- _Problem description_
Print out the data precisely as it appears here, with no pictures.

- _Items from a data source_
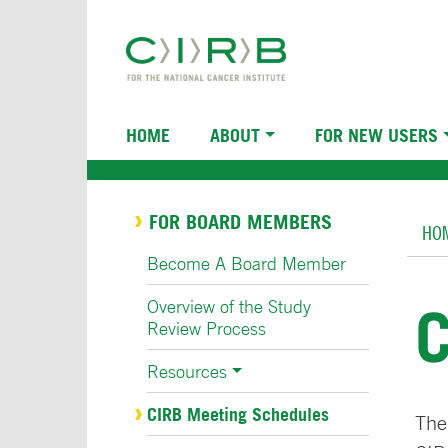
Skip
to
main
content
Main
HOME
ABOUT
FOR NEW USERS
navigation
Br
FOR BOARD MEMBERS
HO
Become A Board Member
Overview of the Study
Review Process
Resources
CIRB Meeting Schedules
The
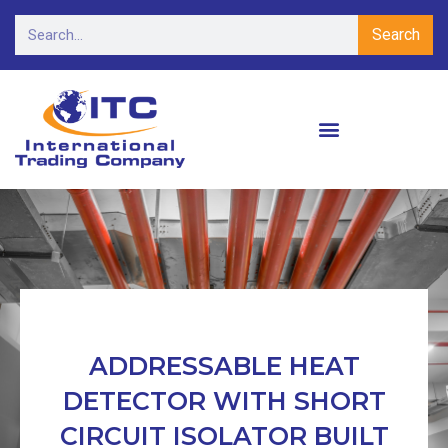
Search
ADDRESSABLE HEAT
DETECTOR WITH SHORT
CIRCUIT ISOLATOR BUILT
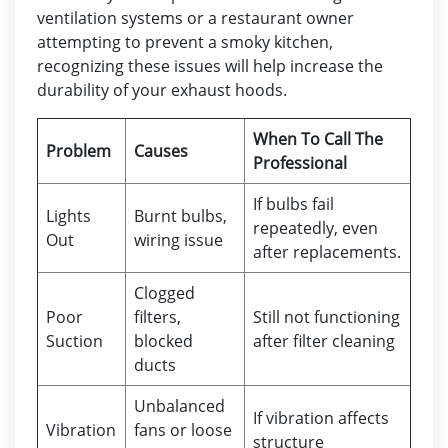
ventilation systems or a restaurant owner
attempting to prevent a smoky kitchen,
recognizing these issues will help increase the
durability of your exhaust hoods.
When To Call The
Problem
Causes
Professional
If bulbs fail
Lights
Burnt bulbs,
repeatedly, even
Out
wiring issue
after replacements.
Clogged
Poor
filters,
Still not functioning
Suction
blocked
after filter cleaning
ducts
Unbalanced
If vibration affects
Vibration
fans or loose
structure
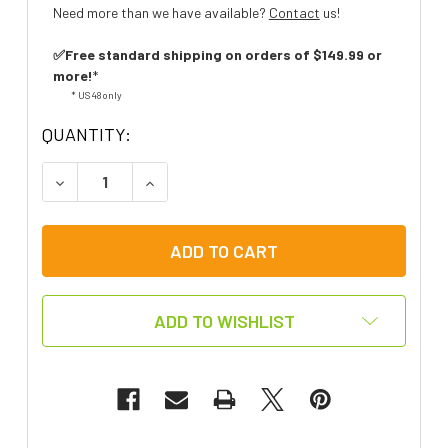
Need more than we have available?
Contact
us!
✅Free standard shipping on orders of $149.99 or
more!
*
* US 48 only
QUANTITY:
DECREASE QUANTITY OF BABY SHARK LET'S GO H
INCREASE QUANTITY OF BABY SHARK 
ADD TO WISHLIST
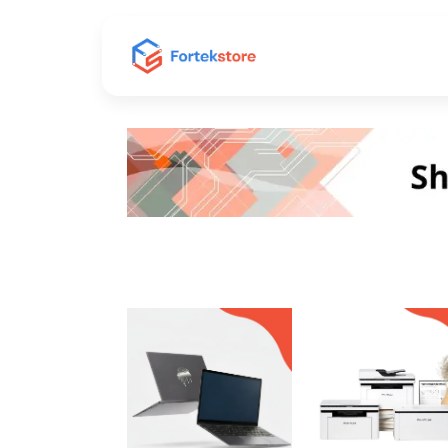
Home
Shop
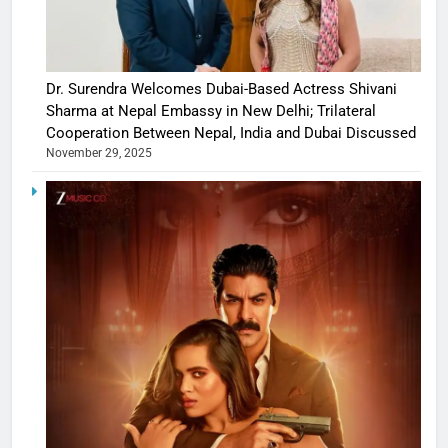
Dr. Surendra Welcomes Dubai-Based Actress Shivani
Sharma at Nepal Embassy in New Delhi; Trilateral
Cooperation Between Nepal, India and Dubai Discussed
November 29, 2025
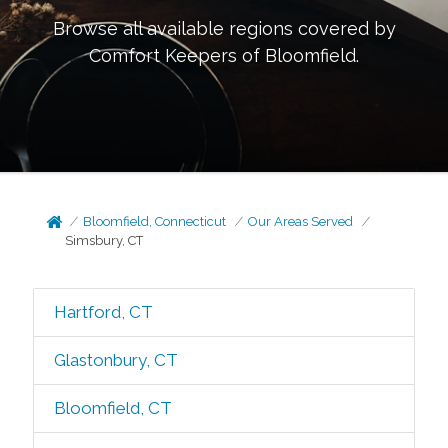
Browse all available regions covered by
Comfort Keepers of
Bloomfield
.
Bloomfield, Connecticut
Our Areas Served
Simsbury, CT
Hartford, CT
Glastonbury, CT
Bloomfield, CT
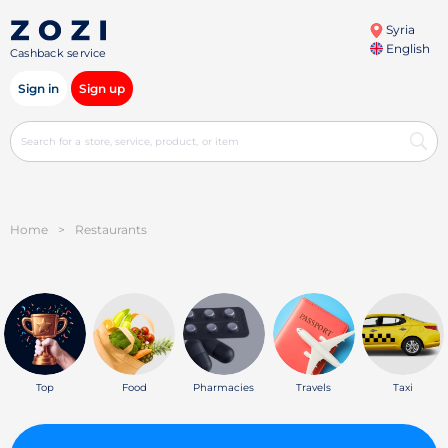
Syria
English
Cashback service
Sign in
Sign up
Home
>
Restaurants
Top
Food
Pharmacies
Travels
Taxi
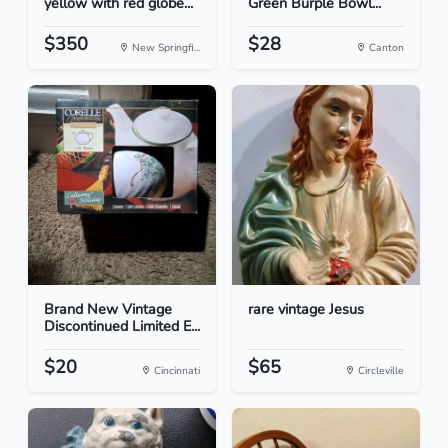
yellow with red globe...
Green Burple Bowl...
$350
$28
New Springfi...
Canton
Brand New Vintage
rare vintage Jesus
Discontinued Limited E...
$20
$65
Cincinnati
Circleville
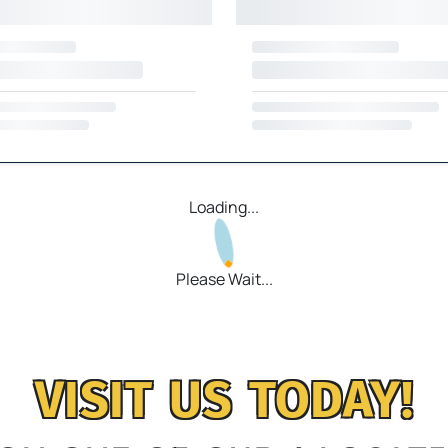
Loading...
Please Wait...
VISIT US TODAY!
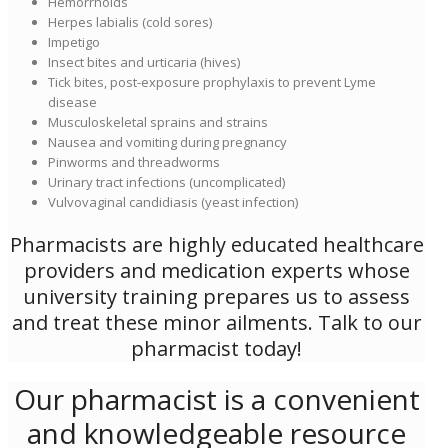
Hemorrhoids
Herpes labialis (cold sores)
Impetigo
Insect bites and urticaria (hives)
Tick bites, post-exposure prophylaxis to prevent Lyme
disease
Musculoskeletal sprains and strains
Nausea and vomiting during pregnancy
Pinworms and threadworms
Urinary tract infections (uncomplicated)
Vulvovaginal candidiasis (yeast infection)
Pharmacists are highly educated healthcare
providers and medication experts whose
university training prepares us to assess
and treat these minor ailments. Talk to our
pharmacist today!
Our pharmacist is a convenient
and knowledgeable resource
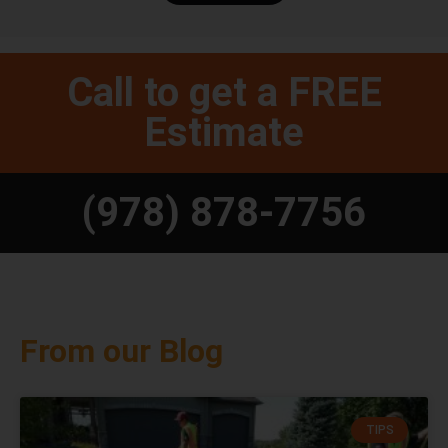
Call to get a FREE
Estimate
(978) 878-7756
From our Blog
TIPS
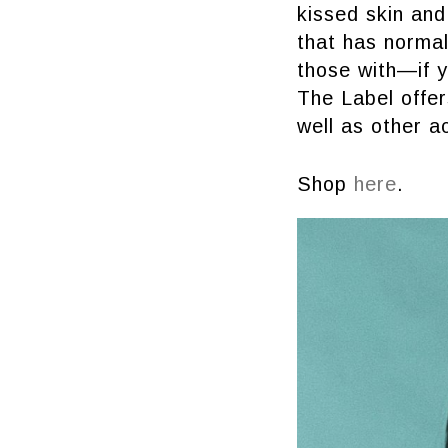
kissed skin and 
that has normal
those with—if y
The Label offer
well as other a
Shop
here
.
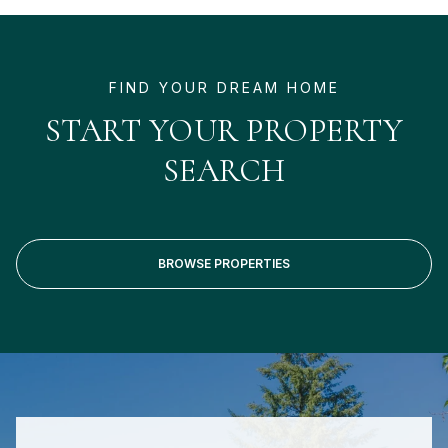
START YOUR PROPERTY
SEARCH
BROWSE PROPERTIES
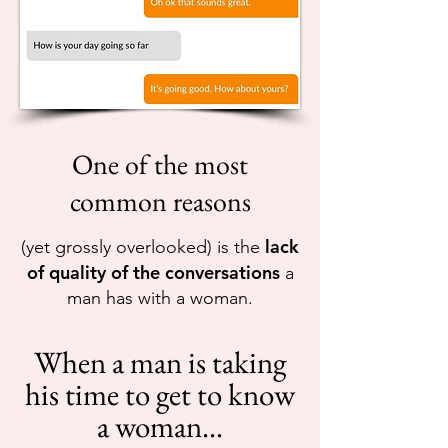
One of the most
common reasons
lack
(yet grossly overlooked) is the
of quality of the conversations
a
man has with a woman.
When a man is taking
his time to get to know
a woman...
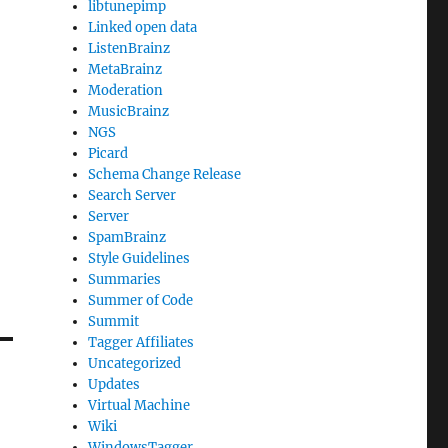
libtunepimp
Linked open data
ListenBrainz
MetaBrainz
Moderation
MusicBrainz
NGS
Picard
Schema Change Release
Search Server
Server
SpamBrainz
Style Guidelines
Summaries
Summer of Code
Summit
Tagger Affiliates
Uncategorized
Updates
Virtual Machine
Wiki
WindowsTagger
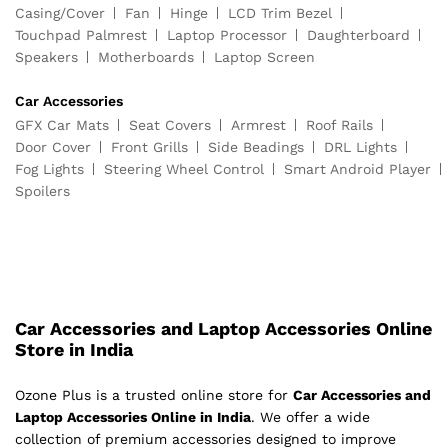
Casing/Cover
Fan
Hinge
LCD Trim Bezel
Touchpad Palmrest
Laptop Processor
Daughterboard
Speakers
Motherboards
Laptop Screen
Car Accessories
GFX Car Mats
Seat Covers
Armrest
Roof Rails
Door Cover
Front Grills
Side Beadings
DRL Lights
Fog Lights
Steering Wheel Control
Smart Android Player
Spoilers
Car Accessories and Laptop Accessories Online
Store in India
Ozone Plus is a trusted online store for
Car Accessories and
Laptop Accessories Online in India
. We offer a wide
collection of premium accessories designed to improve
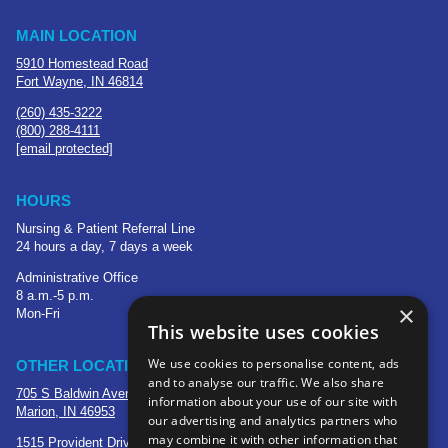
MAIN LOCATION
5910 Homestead Road
Fort Wayne, IN 46814
(260) 435-3222
(800) 288-4111
[email protected]
HOURS
Nursing & Patient Referral Line
24 hours a day, 7 days a week
Administrative Office
8 a.m.-5 p.m.
×
Mon-Fri
This website uses cookies
We use cookies to personalise content, ads
OTHER LOCATIONS
and to analyse our traffic. We also share
705 S Baldwin Avenue
information about your use of our site with
Marion, IN 46953
our advertising and analytics partners who
may combine it with other information that
1515 Provident Drive, Suite 250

- _Answer for the task_
Skip
to
main
content
Main
HOME
ABOUT
FOR NEW USERS
navigation
Br
FOR BOARD MEMBERS
HO
Become A Board Member
Overview of the Study
Review Process
Resources
CIRB Meeting Schedules
The
Search
ADDRESSABLE HEAT
DETECTOR WITH SHORT
CIRCUIT ISOLATOR BUILT
ventilation systems or a restaurant owner
attempting to prevent a smoky kitchen,
recognizing these issues will help increase the
durability of your exhaust hoods.
When To Call The
Problem
Causes
Professional
If bulbs fail
Lights
Burnt bulbs,
repeatedly, even
Out
wiring issue
after replacements.
Clogged
Poor
filters,
Still not functioning
Suction
blocked
after filter cleaning
ducts
Unbalanced
If vibration affects
Vibration
fans or loose
structure
Need more than we have available?
Contact
us!
✅Free standard shipping on orders of $149.99 or
more!
*
* US 48 only
QUANTITY:
DECREASE QUANTITY OF BABY SHARK LET'S GO H
INCREASE QUANTITY OF BABY SHARK 
ADD TO WISHLIST
Home
Shop
Dr. Surendra Welcomes Dubai-Based Actress Shivani
Sharma at Nepal Embassy in New Delhi; Trilateral
Cooperation Between Nepal, India and Dubai Discussed
November 29, 2025
Browse all available regions covered by
Comfort Keepers of
Bloomfield
.
Bloomfield, Connecticut
Our Areas Served
Simsbury, CT
Hartford, CT
Glastonbury, CT
Bloomfield, CT
Syria
English
Cashback service
Sign in
Sign up
Home
>
Restaurants
Top
Food
Pharmacies
Travels
Taxi
yellow with red globe...
Green Burple Bowl...
$350
$28
New Springfi...
Canton
Brand New Vintage
rare vintage Jesus
Discontinued Limited E...
$20
$65
Cincinnati
Circleville
Loading...
Please Wait...
VISIT US TODAY!
Hemorrhoids
Herpes labialis (cold sores)
Impetigo
Insect bites and urticaria (hives)
Tick bites, post-exposure prophylaxis to prevent Lyme
disease
Musculoskeletal sprains and strains
Nausea and vomiting during pregnancy
Pinworms and threadworms
Urinary tract infections (uncomplicated)
Vulvovaginal candidiasis (yeast infection)
Pharmacists are highly educated healthcare
providers and medication experts whose
university training prepares us to assess
and treat these minor ailments. Talk to our
pharmacist today!
Our pharmacist is a convenient
and knowledgeable resource
Call to get a FREE
Estimate
(978) 878-7756
From our Blog
TIPS
kissed skin and 
that has normal
those with—if y
The Label offer
well as other a
Shop
here
.
START YOUR PROPERTY
SEARCH
BROWSE PROPERTIES
One of the most
common reasons
lack
(yet grossly overlooked) is the
of quality of the conversations
a
man has with a woman.
When a man is taking
his time to get to know
a woman...
libtunepimp
Linked open data
ListenBrainz
MetaBrainz
Moderation
MusicBrainz
NGS
Picard
Schema Change Release
Search Server
Server
SpamBrainz
Style Guidelines
Summaries
Summer of Code
Summit
Tagger Affiliates
Uncategorized
Updates
Virtual Machine
Wiki
WindowsTagger
Casing/Cover
Fan
Hinge
LCD Trim Bezel
Touchpad Palmrest
Laptop Processor
Daughterboard
Speakers
Motherboards
Laptop Screen
Car Accessories
GFX Car Mats
Seat Covers
Armrest
Roof Rails
Door Cover
Front Grills
Side Beadings
DRL Lights
Fog Lights
Steering Wheel Control
Smart Android Player
Spoilers
Car Accessories and Laptop Accessories Online
Store in India
Ozone Plus is a trusted online store for
Car Accessories and
Laptop Accessories Online in India
. We offer a wide
collection of premium accessories designed to improve
MAIN LOCATION
5910 Homestead Road
Fort Wayne, IN 46814
(260) 435-3222
(800) 288-4111
[email protected]
HOURS
Nursing & Patient Referral Line
24 hours a day, 7 days a week
Administrative Office
8 a.m.-5 p.m.
×
Mon-Fri
This website uses cookies
We use cookies to personalise content, ads
OTHER LOCATIONS
and to analyse our traffic. We also share
705 S Baldwin Avenue
information about your use of our site with
Marion, IN 46953
our advertising and analytics partners who
may combine it with other information that
1515 Provident Drive, Suite 250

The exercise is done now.